The reliable and usable (semi)automation of data extraction can support the field of systematic review by reducing the workload required to gather information about the conduct and results of the included studies. This living systematic review examines published approaches for data extraction from reports of clinical studies

Methods:

We systematically and continually search MEDLINE, Institute of Electrical and Electronics Engineers (IEEE), arXiv, and the dblp computer science bibliography databases. Full text screening and data extraction are conducted within an open-source living systematic review application created for the purpose of this review. This iteration of the living review includes publications up to a cut-off date of 22 April 2020.

Results:

In total, 53 publications are included in this version of our review. Of these, 41 (77%) of the publications addressed extraction of data from abstracts, while 14 (26%) used full texts. A total of 48 (90%) publications developed and evaluated classifiers that used randomised controlled trials as the main target texts. Over 30 entities were extracted, with PICOs (population, intervention, comparator, outcome) being the most frequently extracted. A description of their datasets was provided by 49 publications (94%), but only seven (13%) made the data publicly available.

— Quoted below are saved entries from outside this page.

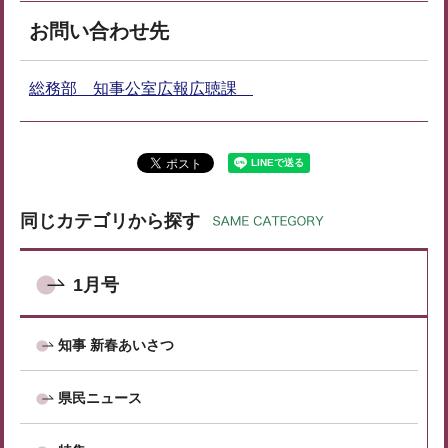
お問い合わせ先
総務部 知事公室広報広聴課
同じカテゴリから探す
1月号
知事 新春あいさつ
県民ニュース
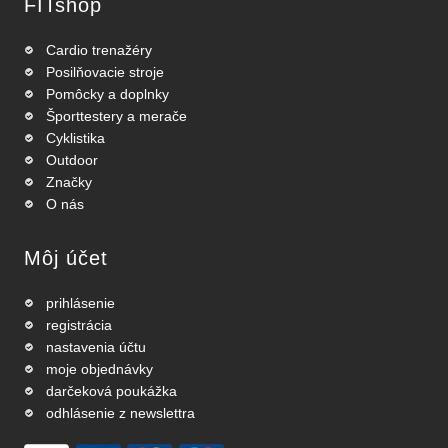
FITshop
Cardio trenažéry
Posilňovacie stroje
Pomôcky a doplnky
Športtestery a merače
Cyklistika
Outdoor
Značky
O nás
Môj účet
prihlásenie
registrácia
nastavenia účtu
moje objednávky
darčeková poukážka
odhlásenie z newslettra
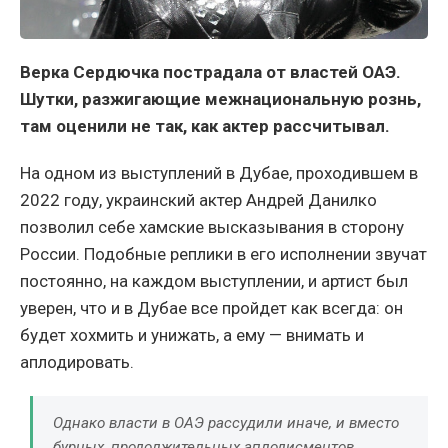
Верка Сердючка пострадала от властей ОАЭ.
Шутки, разжигающие межнациональную рознь,
там оценили не так, как актер рассчитывал.
На одном из выступлений в Дубае, проходившем в
2022 году, украинский актер Андрей Данилко
позволил себе хамские высказывания в сторону
России. Подобные реплики в его исполнении звучат
постоянно, на каждом выступлении, и артист был
уверен, что и в Дубае все пройдет как всегда: он
будет хохмить и унижать, а ему — внимать и
аплодировать.
Однако власти в ОАЭ рассудили иначе, и вместо
бурных, продолжительных аплодисментов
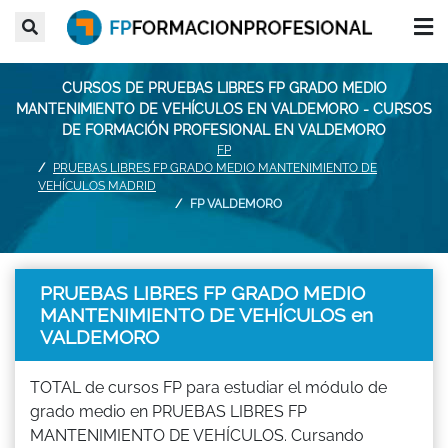
CURSOS DE PRUEBAS LIBRES FP GRADO MEDIO
MANTENIMIENTO DE VEHÍCULOS EN VALDEMORO - CURSOS
DE FORMACIÓN PROFESIONAL EN VALDEMORO
FP
PRUEBAS LIBRES FP GRADO MEDIO MANTENIMIENTO DE
VEHÍCULOS MADRID
FP VALDEMORO
PRUEBAS LIBRES FP GRADO MEDIO
MANTENIMIENTO DE VEHÍCULOS en
VALDEMORO
TOTAL de cursos FP para estudiar el módulo de
grado medio en PRUEBAS LIBRES FP
MANTENIMIENTO DE VEHÍCULOS. Cursando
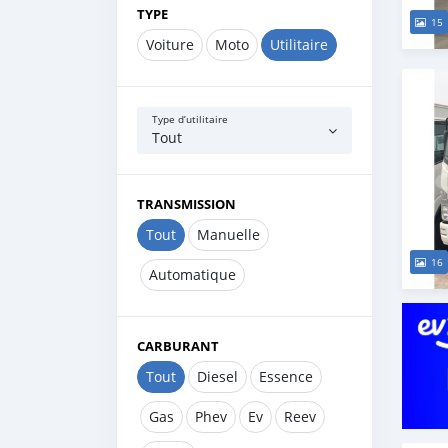
TYPE
15
Voiture
Moto
Utilitaire
Type d’utilitaire
Tout
TRANSMISSION
Tout
Manuelle
16
Automatique
CARBURANT
Tout
Diesel
Essence
Gas
Phev
Ev
Reev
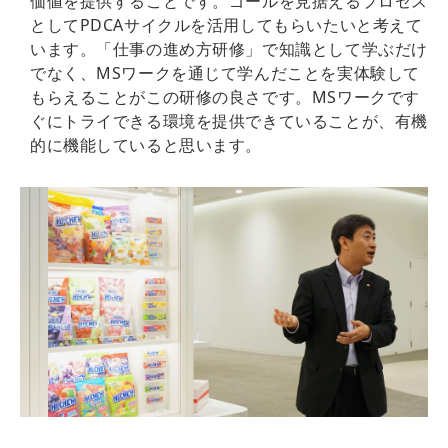
価値を提供することです。ゴールを見据えるプロセス
としてPDCAサイクルを活用してもらいたいと考えて
います。「仕事の進め方研修」で知識として学ぶだけ
でなく、MSワークを通じて学んだことを実体験して
もらえることがこの研修の良さです。MSワークです
ぐにトライできる環境を提供できていることが、有機
的に機能していると思います。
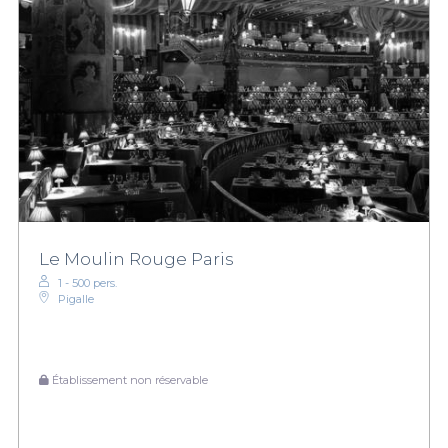
Le Moulin Rouge Paris
1 - 500 pers.
Pigalle
Établissement non réservable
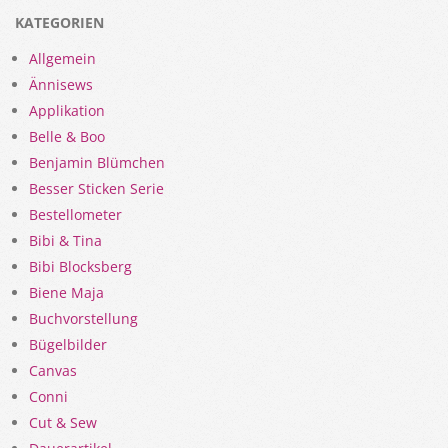
KATEGORIEN
Allgemein
Ännisews
Applikation
Belle & Boo
Benjamin Blümchen
Besser Sticken Serie
Bestellometer
Bibi & Tina
Bibi Blocksberg
Biene Maja
Buchvorstellung
Bügelbilder
Canvas
Conni
Cut & Sew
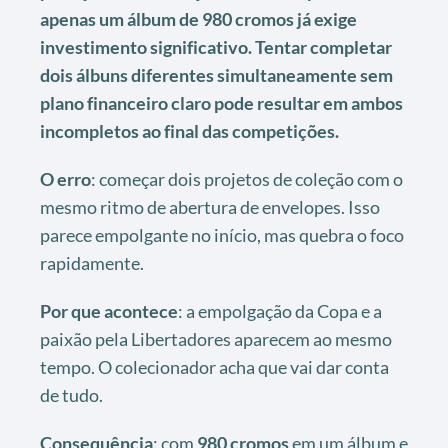
apenas um álbum de 980 cromos já exige
investimento significativo. Tentar completar
dois álbuns diferentes simultaneamente sem
plano financeiro claro pode resultar em ambos
incompletos ao final das competições.
O erro
: começar dois projetos de coleção com o
mesmo ritmo de abertura de envelopes. Isso
parece empolgante no início, mas quebra o foco
rapidamente.
Por que acontece
: a empolgação da Copa e a
paixão pela Libertadores aparecem ao mesmo
tempo. O colecionador acha que vai dar conta
de tudo.
Consequência
: com
980 cromos
em um álbum e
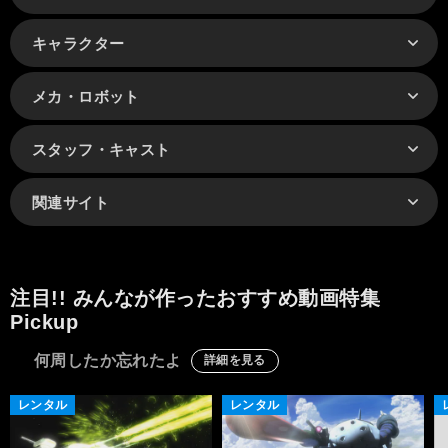
キャラクター
メカ・ロボット
スタッフ・キャスト
関連サイト
注目!! みんなが作ったおすすめ動画特集
Pickup
何周したか忘れたよ
詳細を見る
レンタル
レンタル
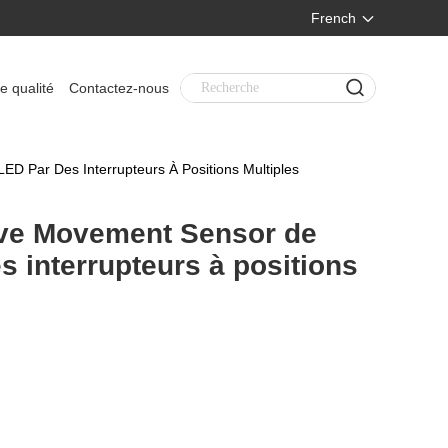
French
e qualité
Contactez-nous
D Par Des Interrupteurs À Positions Multiples
ave Movement Sensor de
 interrupteurs à positions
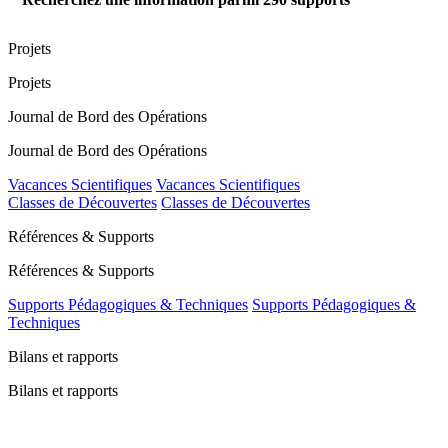
Projets
Projets
Journal de Bord des Opérations
Journal de Bord des Opérations
Vacances Scientifiques
Vacances Scientifiques
Classes de Découvertes
Classes de Découvertes
Références & Supports
Références & Supports
Supports Pédagogiques & Techniques
Supports Pédagogiques &
Techniques
Bilans et rapports
Bilans et rapports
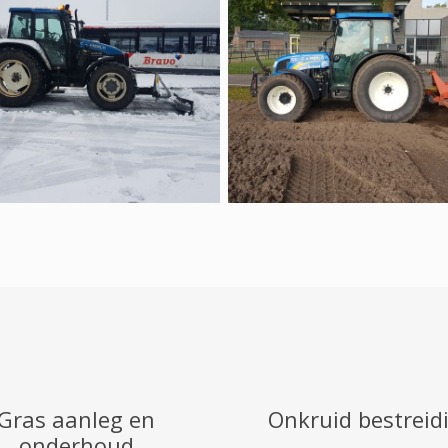
Gras aanleg en
Onkruid bestreid
onderhoud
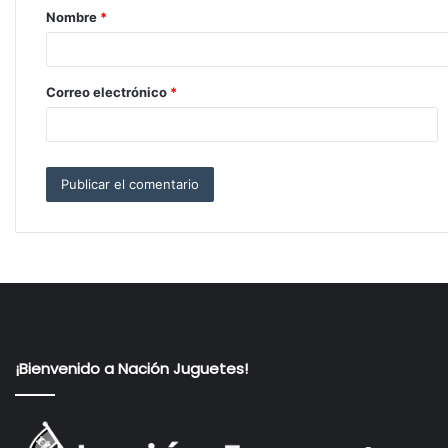
Nombre
*
r
i
o
Correo electrónico
*
*
¡Bienvenido a Nación Juguetes!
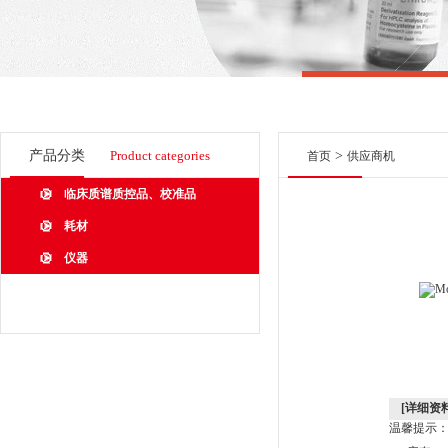
产品分类
Product categories
>
首页
供应商机
临床质谱质控品、校准品
耗材
仪器
[详细资料
温馨提示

Code was made available by 10 (19%) publications, and five (9%) implemented publicly available tools.

Conclusions:

This living systematic review presents an overview of (semi)automated data-extraction literature of interest to different types of systematic review. We identified a broad evidence base of publications describing data extraction for interventional reviews and a small number of publications extracting epidemiological or diagnostic accuracy data. The lack of publicly available gold-standard data for evaluation, and lack of application thereof, makes it difficult to draw conclusions on which is the best-performing system for each data extraction target. With this living review we aim to review the literature continually.